It triggers the most outrageous and opinionated debates, but almost everyone has an opinion on them.
Even though the discussions about who are the best pound-for-pound fighters are ridiculous, based on mythical rankings and ones that can never but also not really false, they provoke feelings around the globe an irrational rage that causes those invested them to bristle and seethe.
At present, three men seem to vie for top spot, Oleksandr Usyk, Nayoa Inoue and Terence Crawford.
Usyk cleaned up at cruiserweight and has four wins at heavyweight, including one over contender Derek Chisora and two over Anthony Joshua. He’s apparently wanted the Tyson Fury fight, and accepted for as little as 30 per cent, but that fight remains, like pound for pound rankings, a pipedream.
Inoue faces Philadelphia star Stephen Fulton later this month in one of the best bouts that can be made. Inoue is a knockout artist, and has stopped 21 of his 24 victims. He’s also given us a Fight of the Year, in his first bout with Nonito Donaire, but he soundly defeated the Filipino in the rematch, having won titles at light-flyweight, super-flyweight, bantamweight and now he meets Fulton up at super-bantamweight on July 25 for two belts.
Crawford is in the biggest fight of the year a few days later when, on July 29, he takes on Errol Spence in the hottest 147lbs fight in years in Las Vegas. Crawford won silverware at lightweight before unifying at 140lbs and now he bids to become a unified champion in a second weight class.
Crawford is 39-0 with 30 stoppages. Usyk is 20-0 (13), Inoue is 24-0 (21). Does Usyk get more points for winning so many fights on the road? Does Crawford get more for being at the top for longer? Is Inoue’s explosiveness and excitement enough to set him apart? Does it hurt Usyk that he’s only done it in two weight classes? Or that he’s had fewer bouts? Does the lack of star-power on Crawford’s resume count against him?
It's hard enough to rank the three and that is even before you get to the remaining seven spots in a top 10 list.
Some still contend heavyweights should be nowhere near the pound-for-pound lists given the literal sense of the rankings and that, because they are so physically big, they can’t compare to the skills of smaller fighters.
But there are many debates to be had. Canelo has fought some 20 world champions. His best weight is either 160 or 168 now, but he lost clearly to Dmitrii Bivol at 175. Does this mean Bivol should be rated above Canelo? Bivol also has wins over Jean Pascal, Joe Smith and Gilberto Ramirez, but they are not enough to get him ranked pound-for-pound, but does his win over a naturally smaller man fighting out of his own weight class – even though Canelo had already won at 175 and is the biggest name in the sport – mean he goes in above Canelo? Many think that is how it should be.

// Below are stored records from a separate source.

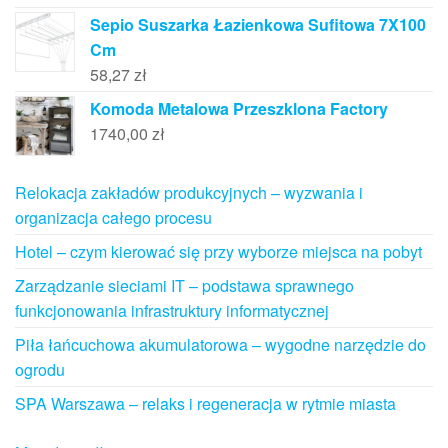
Sepio Suszarka Łazienkowa Sufitowa 7X100
Cm
58,27
zł
Komoda Metalowa Przeszklona Factory
1740,00
zł
Relokacja zakładów produkcyjnych – wyzwania i
organizacja całego procesu
Hotel – czym kierować się przy wyborze miejsca na pobyt
Zarządzanie sieciami IT – podstawa sprawnego
funkcjonowania infrastruktury informatycznej
Piła łańcuchowa akumulatorowa – wygodne narzędzie do
ogrodu
SPA Warszawa – relaks i regeneracja w rytmie miasta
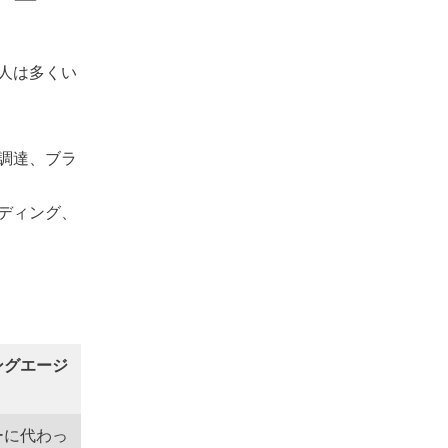
人は多くい
調達、ブラ
ディング、
ングエージ
ーに代わっ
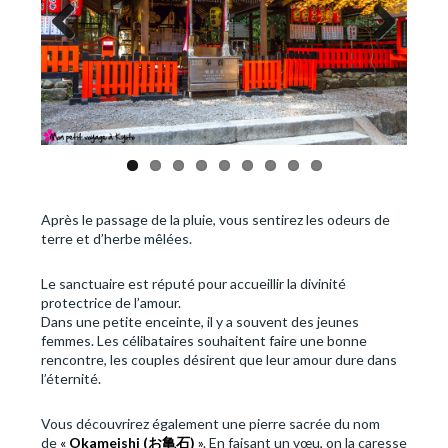
Previous
Next
Après le passage de la pluie, vous sentirez les odeurs de
terre et d’herbe mêlées.
Le sanctuaire est réputé pour accueillir la divinité
protectrice de l’amour.
Dans une petite enceinte, il y a souvent des jeunes
femmes. Les célibataires souhaitent faire une bonne
rencontre, les couples désirent que leur amour dure dans
l’éternité.
Vous découvrirez également une pierre sacrée du nom
de
«
Okameishi (
お亀石
)
»
. En faisant un vœu, on la caresse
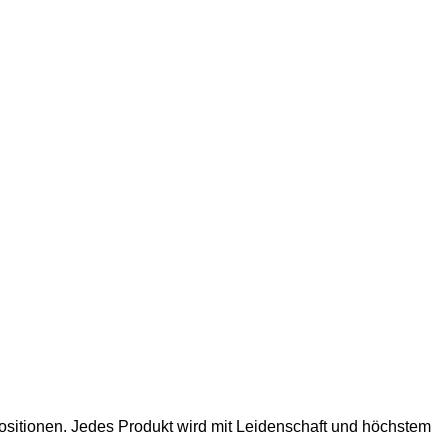
sitionen. Jedes Produkt wird mit Leidenschaft und höchstem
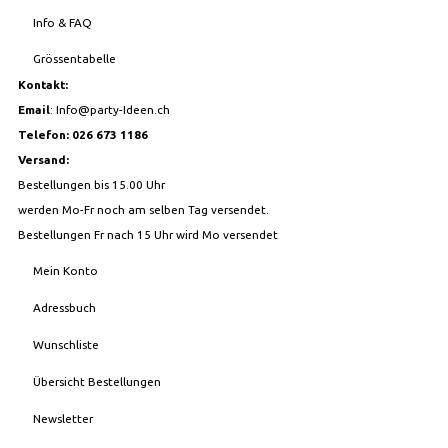
Info & FAQ
Grössentabelle
Kontakt:
Email
:
Info@party-Ideen.ch
Telefon: 026 673 1186
Versand:
Bestellungen bis 15.00 Uhr
werden Mo-Fr noch am selben Tag versendet.
Bestellungen Fr nach 15 Uhr wird Mo versendet
Mein Konto
Adressbuch
Wunschliste
Übersicht Bestellungen
Newsletter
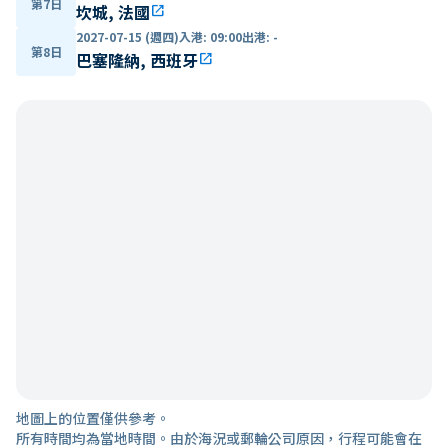
第7日
坎城, 法國
open_in_new
2027-07-15 (週四)
入港
:
09:00
出港
:
-
第8日
巴塞隆納, 西班牙
open_in_new
地圖上的位置僅供參考。
所有時間均為當地時間。由於海況或郵輪公司原因，行程可能會在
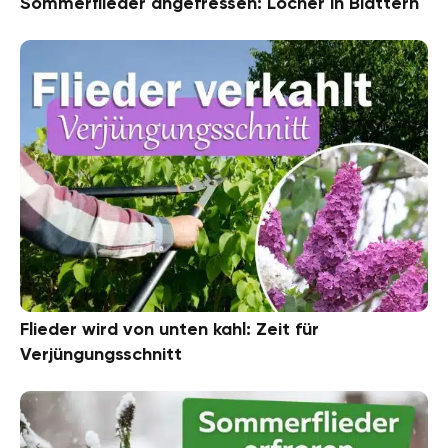
Sommerflieder angefressen: Löcher in Blättern
Flieder wird von unten kahl: Zeit für
Verjüngungsschnitt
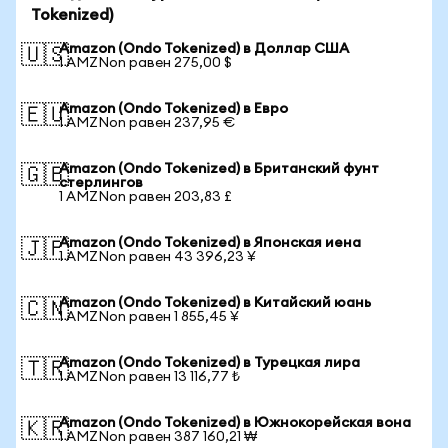
Tokenized)
Amazon (Ondo Tokenized) в Доллар США
🇺🇸
1 AMZNon равен 275,00 $
Amazon (Ondo Tokenized) в Евро
🇪🇺
1 AMZNon равен 237,95 €
Amazon (Ondo Tokenized) в Британский фунт
🇬🇧
стерлингов
1 AMZNon равен 203,83 £
Amazon (Ondo Tokenized) в Японская иена
🇯🇵
1 AMZNon равен 43 396,23 ¥
Amazon (Ondo Tokenized) в Китайский юань
🇨🇳
1 AMZNon равен 1 855,45 ¥
Amazon (Ondo Tokenized) в Турецкая лира
🇹🇷
1 AMZNon равен 13 116,77 ₺
Amazon (Ondo Tokenized) в Южнокорейская вона
🇰🇷
1 AMZNon равен 387 160,21 ₩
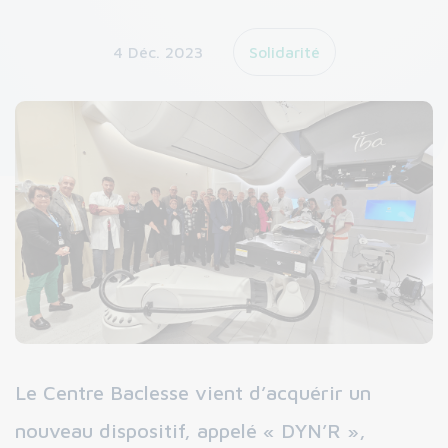
4 Déc. 2023
Solidarité
Le Centre Baclesse vient d’acquérir un
nouveau dispositif, appelé « DYN’R »,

But Canelo’s incredible resume also counts. It is not just a case of what have you done for me lately, but it is also important not to just ‘grandfather’ fighters in based on fights that happened several years ago if they have not been fighting at top level since.

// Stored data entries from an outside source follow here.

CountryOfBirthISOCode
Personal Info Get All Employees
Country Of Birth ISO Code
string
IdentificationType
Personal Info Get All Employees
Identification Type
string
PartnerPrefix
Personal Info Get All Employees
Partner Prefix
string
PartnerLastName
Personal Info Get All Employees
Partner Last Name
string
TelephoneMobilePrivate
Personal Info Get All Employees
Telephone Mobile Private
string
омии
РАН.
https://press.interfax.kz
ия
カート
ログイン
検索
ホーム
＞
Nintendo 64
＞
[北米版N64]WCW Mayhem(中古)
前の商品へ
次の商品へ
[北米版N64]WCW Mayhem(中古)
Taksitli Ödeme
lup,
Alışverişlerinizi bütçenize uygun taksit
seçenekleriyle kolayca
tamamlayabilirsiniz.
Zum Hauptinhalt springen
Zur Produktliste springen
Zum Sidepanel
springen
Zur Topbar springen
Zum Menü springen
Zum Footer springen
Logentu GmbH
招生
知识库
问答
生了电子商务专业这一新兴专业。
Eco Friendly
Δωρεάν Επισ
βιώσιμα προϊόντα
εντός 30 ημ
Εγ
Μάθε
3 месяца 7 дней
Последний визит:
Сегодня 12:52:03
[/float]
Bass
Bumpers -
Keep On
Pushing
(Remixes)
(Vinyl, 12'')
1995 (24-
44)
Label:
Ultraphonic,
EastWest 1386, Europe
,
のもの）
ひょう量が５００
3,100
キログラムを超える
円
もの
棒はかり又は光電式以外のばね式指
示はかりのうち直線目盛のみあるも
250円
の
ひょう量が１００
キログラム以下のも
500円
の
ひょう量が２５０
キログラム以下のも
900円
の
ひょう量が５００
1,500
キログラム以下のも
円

And in terms of pound-for-pound should Bivol, by the way, go above Beterbiev, who arguably has a better resume at light-heavyweight?
Until recently, Devin Haney was not on many lists despite unifying the lightweight titles. That is because the belts are not an ultimate goal, beating the best to prove you’re the best is. But when he defeated Vasyl Lomachenko, many felt Loma won. In black and white, Haney got the W and so moved above Loma on many P4P lists.
Loma is an interesting case. His best weight would probably be featherweight or junior-lightweight, but he fights at 135 because that’s where the money and the bigger names are. That degree of difficulty should perhaps afford him some kind of break in the P4P debate, and there are many who say that without a bad shoulder he would have beaten Teofimo Lopez and he deserved to beat Haney. If he’d won those, it would give the rankings at 135 and P4P a completely different look. And does Teofimo beating Taylor in his only fight at 140 basically means he ‘inherits’ his wins over the likes of Regis Prograis and Jose Ramirez?
And how do you settle at just 10 today? You have Usyk, Crawford, Inoue, Loma, Haney, Bivol and Canelo. So where does Tank go? How about Spence? Would you rank Tyson Fury? What about Shakur Stevenson? Roman Gonzalez? Beterbiev entered many P4P listings with his impressive win over Oleksandr Gvozdyk? Gennady Golovkin is still going and has only lost to Canelo? What about Juan Francisco Estrada? The smaller guys shouldn’t be penalised for being smaller. That’s about 15 guys to shoehorn into 10.
It's an unenviable task and wholly pointless but it’s also a lot of fun. It raises the ire of many, is debated over water coolers, in bars and barbershops around the world and, yet, not one person has the correct answer about who is the best pound-for-pound fighter in the world… apart from you.